The paragraph of the court's charge presenting the case from the standpoint of the appellant reads: "On the other hand, if you do not believe from a preponderance of the evidence that the engineer failed to use the care a man of ordinary prudence would have done to discover the presence of the said Dozier at the crossing, and to avoid injuring him, or if you do not believe he ran the train at an excessive rate of speed, which was dangerous to persons upon, or about to enter upon, the said crossing, and on that account did not have the control of the train that was essential and necessary for him to have in order to avoid injuring persons at the crossing who were in the rightful use thereof, and who were using the same in the exercise of ordinary care, and if you do not believe from a preponderance of the evidence that the said engineer actually discovered the peril of said Dozier in time by slackening the speed of the train to have avoided injuring the said Dozier, or do not believe that a man of ordinary prudence, situated as the said engineer was, would have undertaken to avoid injuring the said deceased by slackening the speed of the train, under the circumstances, or if you do not believe, though the said engineer may have discovered the peril of the said Dozier, if there was such peril, and failed to slacken the speed of the train, that such failure was a proximate cause of the injury of said Dozier, you will, without inquiring further, return a verdict for the defendant. Or, if you believe from the evidence that what the engineer and fireman did, or omitted to do, was what a man of ordinary prudence, situated as they and each of them were, would or would not have done under the same or similar circumstances, you will likewise return a verdict for defendant."
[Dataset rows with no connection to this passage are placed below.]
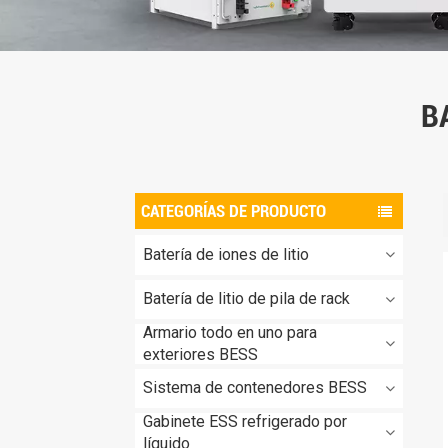
B
CATEGORÍAS DE PRODUCTO
Batería de iones de litio
Batería de litio de pila de rack
Armario todo en uno para
exteriores BESS
Sistema de contenedores BESS
Gabinete ESS refrigerado por
líquido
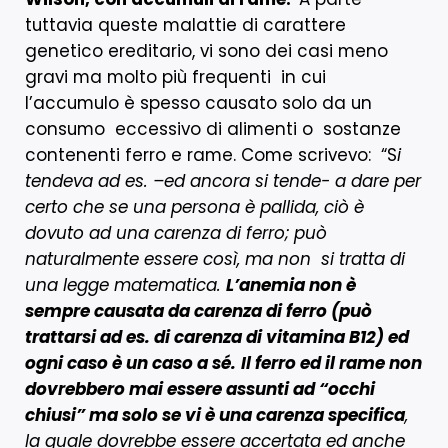
tuttavia queste malattie di carattere
genetico ereditario, vi sono dei casi meno
gravi ma molto più frequenti in cui
l’accumulo è spesso causato solo da un
consumo eccessivo di alimenti o sostanze
contenenti ferro e rame. Come scrivevo: “S
i
tendeva ad es. –ed ancora si tende- a dare per
certo che se una persona è pallida, ciò è
dovuto ad una carenza di ferro; può
naturalmente essere così, ma non si tratta di
una legge matematica.
L’anemia non è
sempre causata da carenza di ferro (può
trattarsi ad es. di carenza di vitamina B12) ed
ogni caso è un caso a sé.
Il ferro ed il rame non
dovrebbero mai essere assunti ad “occhi
chiusi” ma solo se vi è una carenza specifica
,
la quale dovrebbe essere accertata ed anche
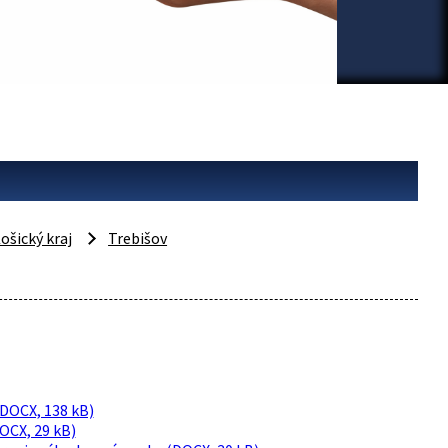
ošický kraj
Trebišov
(DOCX, 138 kB)
OCX, 29 kB)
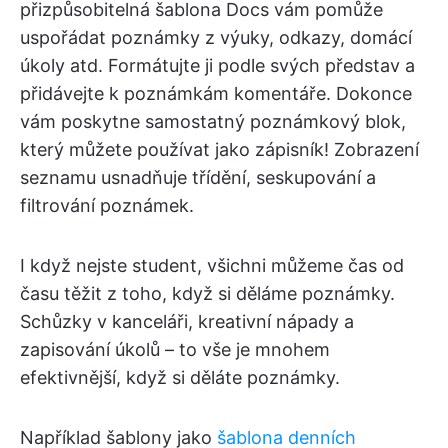
přizpůsobitelná šablona Docs vám pomůže
uspořádat poznámky z výuky, odkazy, domácí
úkoly atd. Formátujte ji podle svých představ a
přidávejte k poznámkám komentáře. Dokonce
vám poskytne samostatný poznámkový blok,
který můžete používat jako zápisník! Zobrazení
seznamu usnadňuje třídění, seskupování a
filtrování poznámek.
I když nejste student, všichni můžeme čas od
času těžit z toho, když si děláme poznámky.
Schůzky v kanceláři, kreativní nápady a
zapisování úkolů – to vše je mnohem
efektivnější, když si děláte poznámky.
Například šablony jako
šablona denních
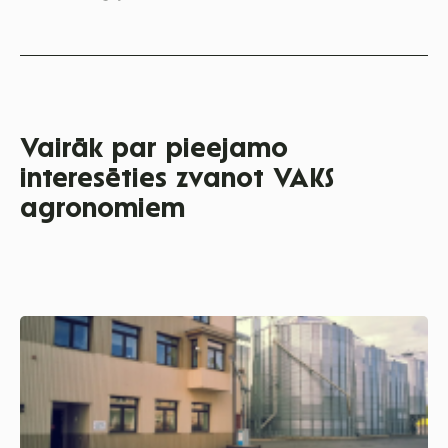
Vairāk par pieejamo
interesēties zvanot VAKS
agronomiem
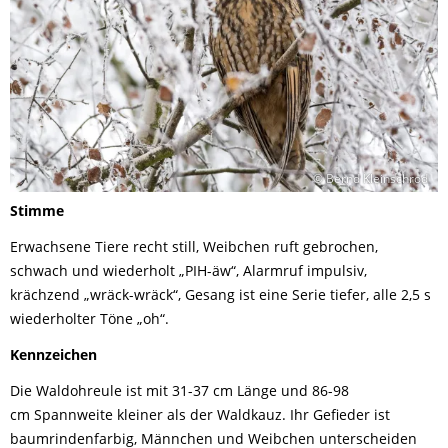
© Bernd Kleinschrod
Stimme
Erwachsene Tiere recht still, Weibchen ruft gebrochen,
schwach und wiederholt „PIH-äw“, Alarmruf impulsiv,
krächzend „wräck-wräck“, Gesang ist eine Serie tiefer, alle 2,5 s
wiederholter Töne „oh“.
Kennzeichen
Die Waldohreule ist mit 31-37 cm Länge und 86-98
cm Spannweite kleiner als der Waldkauz. Ihr Gefieder ist
baumrindenfarbig, Männchen und Weibchen unterscheiden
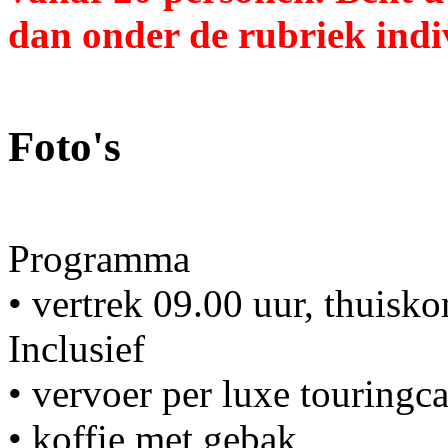
dan onder de rubriek indi
Foto's
Programma
• vertrek 09.00 uur, thuisk
Inclusief
• vervoer per luxe touringca
• koffie met gebak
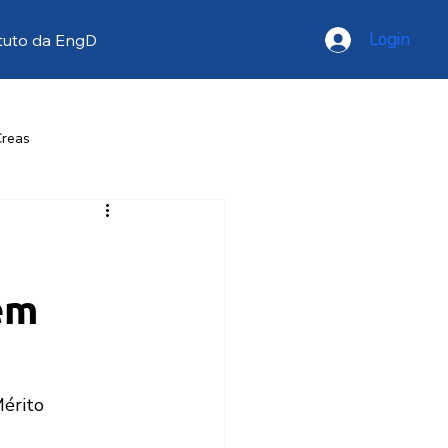
Login
tuto da EngD
Creas
resse
Opinião
em
érito 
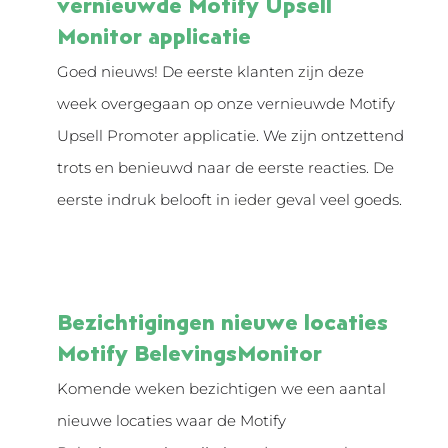
vernieuwde Motify Upsell
Monitor applicatie
Goed nieuws! De eerste klanten zijn deze
week overgegaan op onze vernieuwde Motify
Upsell Promoter applicatie. We zijn ontzettend
trots en benieuwd naar de eerste reacties. De
eerste indruk belooft in ieder geval veel goeds.
Bezichtigingen nieuwe locaties
Motify BelevingsMonitor
Komende weken bezichtigen we een aantal
nieuwe locaties waar de Motify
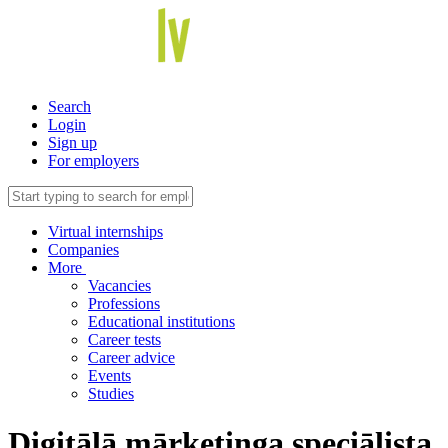
Search
Login
Sign up
For employers
Virtual internships
Companies
More
Vacancies
Professions
Educational institutions
Career tests
Career advice
Events
Studies
Digitālā mārketinga speciālista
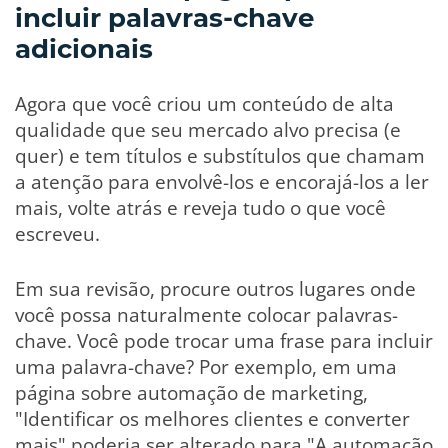
incluir palavras-chave
adicionais
Agora que você criou um conteúdo de alta
qualidade que seu mercado alvo precisa (e
quer) e tem títulos e substítulos que chamam
a atenção para envolvê-los e encorajá-los a ler
mais, volte atrás e reveja tudo o que você
escreveu.
Em sua revisão, procure outros lugares onde
você possa naturalmente colocar palavras-
chave. Você pode trocar uma frase para incluir
uma palavra-chave? Por exemplo, em uma
página sobre automação de marketing,
"Identificar os melhores clientes e converter
mais" poderia ser alterado para "A automação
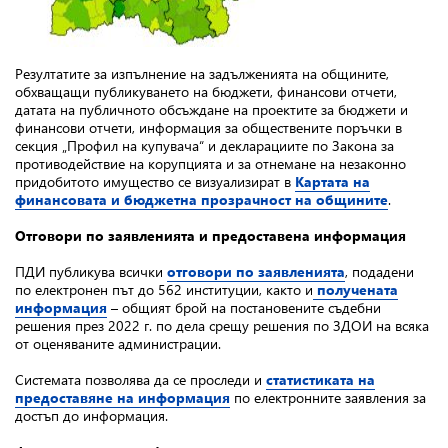
Резултатите за изпълнение на задълженията на общините,
обхващащи публикуването на бюджети, финансови отчети,
датата на публичното обсъждане на проектите за бюджети и
финансови отчети, информация за обществените поръчки в
секция „Профил на купувача“ и декларациите по Закона за
противодействие на корупцията и за отнемане на незаконно
придобитото имущество се визуализират в
Картата на
финансовата и бюджетна прозрачност на общините
.
Отговори по заявленията и предоставена информация
ПДИ публикува всички
отговори по заявленията
, подадени
по електронен път до 562 институции, както и
получената
информация
– общият брой на постановените съдебни
решения през 2022 г. по дела срещу решения по ЗДОИ на всяка
от оценяваните администрации.
Системата позволява да се проследи и
статистиката на
предоставяне на информация
по електронните заявления за
достъп до информация.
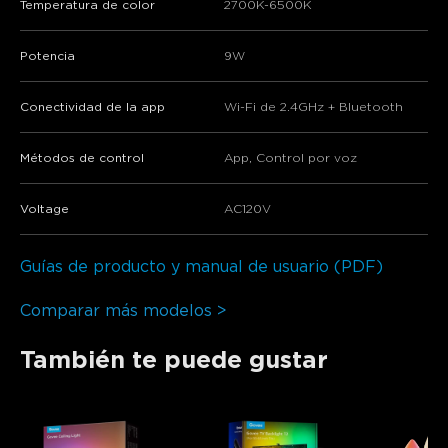
Temperatura de color
2700K-6500K
Potencia
9W
Conectividad de la app
Wi-Fi de 2.4GHz + Bluetooth
Métodos de control
App, Control por voz
Voltage
AC120V
Guías de producto y manual de usuario (PDF)
Comparar más modelos >
También te puede gustar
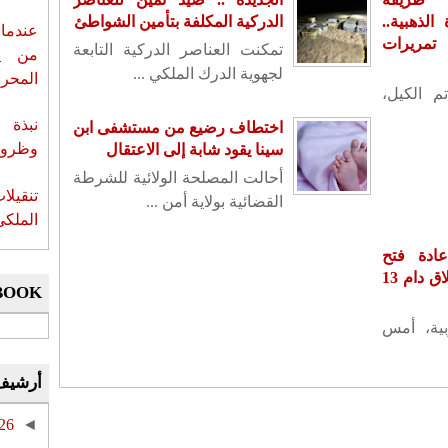
لذهبية..
الدركية المكلفة بتأمين الشواطئ
عندما 
تمريرات
تمكنت العناصر الدركية التابعة
من ي
لجهوية الدرك الملكي ...
المحر
م الكيل،
نبذة 
اختطاف رضيع من مستشفى ابن
وظروف 
سينا يقود شابة إلى الاعتقال
أحالت المصلحة الولائية للشرطة
تنقيل
القضائية بولاية أمن ...
الملكي
ادة فتح
سفارته بدمشق بعد إغلاق دام 13
BOOK
بية، أمس
أرشيف
26
◄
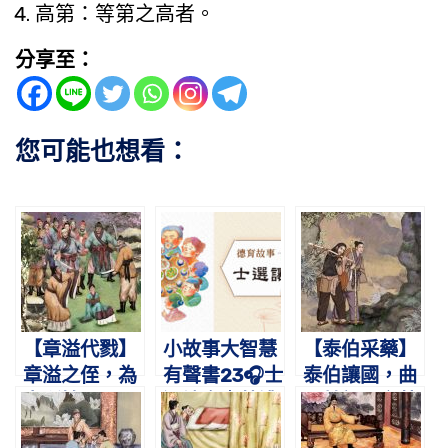
高第：等第之高者。
分享至：
您可能也想看：
【章溢代戮】
小故事大智慧
【泰伯采藥】
章溢之侄，為
有聲書23🎧士
泰伯讓國，曲
寇所擒。願以
選讓產｜蔡禮
順其親。之荊
身代，賊亦心
旭老師講故事
采藥，被發文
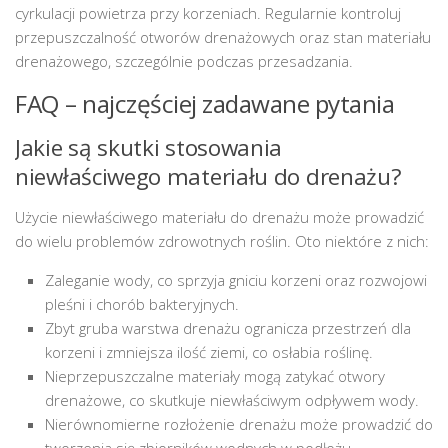
cyrkulacji powietrza przy korzeniach. Regularnie kontroluj
przepuszczalność otworów drenażowych oraz stan materiału
drenażowego, szczególnie podczas przesadzania.
FAQ – najczęściej zadawane pytania
Jakie są skutki stosowania
niewłaściwego materiału do drenażu?
Użycie niewłaściwego materiału do drenażu może prowadzić
do wielu problemów zdrowotnych roślin. Oto niektóre z nich:
Zaleganie wody, co sprzyja gniciu korzeni oraz rozwojowi
pleśni i chorób bakteryjnych.
Zbyt gruba warstwa drenażu ogranicza przestrzeń dla
korzeni i zmniejsza ilość ziemi, co osłabia roślinę.
Nieprzepuszczalne materiały mogą zatykać otwory
drenażowe, co skutkuje niewłaściwym odpływem wody.
Nierównomierne rozłożenie drenażu może prowadzić do
tworzenia się zbiorników wodnych w podłożu.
If the paragraph of the court's charge upon the burden of proof had limited the burden resting upon defendant to the affirmative defensive issue of contributory negligence, it would have been entirely proper. However, it does not do so. It instructs that the burden is upon defendant to prove by a preponderance of the evidence the facts submitted as material to its "defense." Manifestly upon the issues of negligence vel non, submitted in the paragraph of the charge last quoted, there is no such burden. Viewing the charge from its most favorable point of view, it is contradictory, and, in our opinion, it was calculated to lead the jury to believe that the burden rested upon defendant to establish the negative of the issues of negligence vel non. Under the state of the evidence in this record, we are not prepared to hold that the error is a harmless one, under provisions of rule 62a (149 S.W. x).

A reversal of this case is also asked upon the ground that the verdict and judgment are unsupported by the evidence, in that it appears therefrom that the deceased was guilty of contributory negligence in driving upon the appellant's track in front of the approaching train which struck him, which was the proximate cause of his death, and, further, that the issue of discovered peril is not raised by the evidence. Chief Justice HARPER and myself are unable to concur in this view; but, in view of a reversal for the error in the charge above noted and of a retrial, we refrain from a discussion of the facts.

Associate Justice McKENZIE dissents, being of the opinion that the evidence is insufficient to support the judgment in the particulars noted, and that the cause should be reversed and rendered. He will later file an opinion setting forth his views upon this question.

Reversed and remanded for the error noted in the charge.